Жлоба недовольно дёрнул усом. Зима — не зима, а только…
Пронзительный свист заставил вздрогнуть коней и людей. Свистел дозорный с самой кабаржины.
Жлоба дёрнулся, и меч словно сам собой вмиг очутился в его руке. Дружинный старшой махнул второй рукой, и в дробном топоте копыт и лязге железа дружина вымчала на гребень, топча прибитую снегом сухую степную траву.
— Надень шелом, княже! — жёстко бросил Ростиславу Жлоба, едва они оказались наверху, и на этот раз Глеб Святославич послушал старшого безо слова.
Сквозь снеговую пелену где-то вдалеке мельтешились чёрные точки.
— Люди?
— Люди, — утвердительно ответил Жлоба, почти радостно играя мечом — надоели старшому бескровные и неудачные одоления на враги и неудачный же поход по заледенелой степи. — Досягнём, княже?
— А давай, — весело бросил князь, тоже вытягивая из ножен меч. — Прощупаем, кто таковы.
Опасности не было никакой: ну сколько там этих степных бродяг — ну десяток, ну два. А с ним — сотня кметей, засидевшихся без дела.
Заснеженная степь качнулась, метнулась навстречь в конском топоте, в свистящем и плюющим снегом встречном ветре. Один перестрел, другой, третий, четвёртый!
Чужаков и впрямь оказалось немного — всего дюжина. Ни стяга, ни знамена на щитах… да и щитов-то нет. Кояры и стегачи, кожаные и набивные шеломы. Половцы? Торки? «Козары»? Какая разница?!
С лязгом сшиблась сталь — чужаки не струсили, не ударили в бег, хоть их и было ввосьмеро меньше.
Княжьи кмети не удивились внезапной стычке. Чужаки — без колебаний схватились за оружие.
Не спрашивают имени на меже Степи и Леса!
Кровь горячими каплями протаяла снег, разом пали двое у чужих и один — у князя Глеба.
Сам князь схлестнулся с молодым парнем в кояре — даже усов не было видно на юном лице, которое даже под набивным шеломом вдруг показалось Глебу чем-то знакомым.
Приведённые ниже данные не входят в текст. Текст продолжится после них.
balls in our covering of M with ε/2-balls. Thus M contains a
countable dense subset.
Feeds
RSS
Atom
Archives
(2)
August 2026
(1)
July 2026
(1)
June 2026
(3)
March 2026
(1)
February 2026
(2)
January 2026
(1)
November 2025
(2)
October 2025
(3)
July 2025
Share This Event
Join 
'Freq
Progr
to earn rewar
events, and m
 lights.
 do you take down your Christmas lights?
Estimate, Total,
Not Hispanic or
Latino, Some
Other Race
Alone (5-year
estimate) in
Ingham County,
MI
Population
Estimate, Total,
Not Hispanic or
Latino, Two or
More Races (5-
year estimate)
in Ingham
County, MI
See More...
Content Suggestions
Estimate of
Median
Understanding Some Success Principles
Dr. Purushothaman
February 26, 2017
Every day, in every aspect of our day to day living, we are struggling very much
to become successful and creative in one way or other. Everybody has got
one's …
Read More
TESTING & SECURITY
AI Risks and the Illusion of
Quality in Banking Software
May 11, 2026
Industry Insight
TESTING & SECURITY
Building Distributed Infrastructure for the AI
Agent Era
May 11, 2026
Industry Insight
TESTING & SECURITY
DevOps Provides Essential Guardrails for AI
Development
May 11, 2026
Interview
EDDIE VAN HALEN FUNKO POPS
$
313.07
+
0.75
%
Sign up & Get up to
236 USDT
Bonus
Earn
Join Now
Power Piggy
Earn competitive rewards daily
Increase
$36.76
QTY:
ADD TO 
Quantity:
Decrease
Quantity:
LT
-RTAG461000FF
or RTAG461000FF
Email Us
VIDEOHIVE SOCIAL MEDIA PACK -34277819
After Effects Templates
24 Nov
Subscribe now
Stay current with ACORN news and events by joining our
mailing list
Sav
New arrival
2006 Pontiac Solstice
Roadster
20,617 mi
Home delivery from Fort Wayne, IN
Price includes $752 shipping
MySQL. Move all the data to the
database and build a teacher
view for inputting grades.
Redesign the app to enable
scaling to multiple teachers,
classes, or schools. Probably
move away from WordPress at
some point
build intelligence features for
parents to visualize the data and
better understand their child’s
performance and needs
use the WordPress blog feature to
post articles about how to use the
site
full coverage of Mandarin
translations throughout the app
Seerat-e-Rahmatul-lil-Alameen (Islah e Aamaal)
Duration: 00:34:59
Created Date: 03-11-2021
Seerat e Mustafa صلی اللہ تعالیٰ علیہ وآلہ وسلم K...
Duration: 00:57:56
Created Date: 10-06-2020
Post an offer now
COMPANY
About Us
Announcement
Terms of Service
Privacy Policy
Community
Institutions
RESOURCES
Оружие дрожало в руке, меч словно сам рвался убивать — князя охватила злоба. И неважно, что неведомые чужаки, скорее всего, никоторым боком не касались его распри с Ростиславом Владимиричем!
Пусть!
Пустить кровь! Хоть кому! Хоть так дать выход!
Скрестилась сталь, высекая искры, но князь, с малолетства навыкший владеть мечом (сначала деревянным, а после — и боевым!), легко выбил меч из руки чужака, обратным движение клинка сшиб с его головы набивной шелом. Парень чуть прикрылся рукой, в робкой попытке защититься, а второй рукой тем временем судорожно рвал с пояса нож, не замечая, что захватил одновременно и рукоять, и шитые мелким тьмутороканским бисером ножны, и ножа ему теперь не вырвать и до самого Корочуна.